Saved data entries
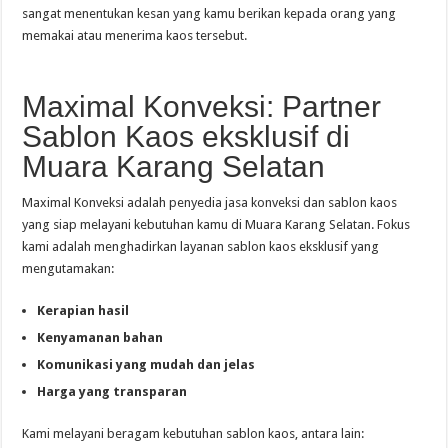
sangat menentukan kesan yang kamu berikan kepada orang yang
memakai atau menerima kaos tersebut.
Maximal Konveksi: Partner
Sablon Kaos eksklusif di
Muara Karang Selatan
Maximal Konveksi adalah penyedia jasa konveksi dan sablon kaos
yang siap melayani kebutuhan kamu di Muara Karang Selatan. Fokus
kami adalah menghadirkan layanan sablon kaos eksklusif yang
mengutamakan:
Kerapian hasil
Kenyamanan bahan
Komunikasi yang mudah dan jelas
Harga yang transparan
Kami melayani beragam kebutuhan sablon kaos, antara lain:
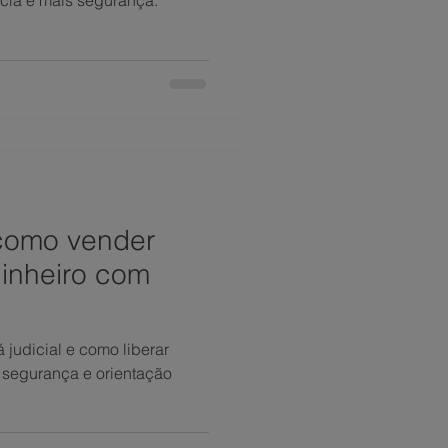
cia e mais segurança.
: como vender
inheiro com
 judicial e como liberar
 segurança e orientação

Work to be completed
Give an exact copy of the data, and omit any pictures it holds.

The answer
sangat menentukan kesan yang kamu berikan kepada orang yang
memakai atau menerima kaos tersebut.
Maximal Konveksi: Partner
Sablon Kaos eksklusif di
Muara Karang Selatan
Maximal Konveksi adalah penyedia jasa konveksi dan sablon kaos
yang siap melayani kebutuhan kamu di Muara Karang Selatan. Fokus
kami adalah menghadirkan layanan sablon kaos eksklusif yang
mengutamakan:
Kerapian hasil
Kenyamanan bahan
Komunikasi yang mudah dan jelas
Harga yang transparan
Kami melayani beragam kebutuhan sablon kaos, antara lain:
cia e mais segurança.
: como vender
inheiro com
 judicial e como liberar
 segurança e orientação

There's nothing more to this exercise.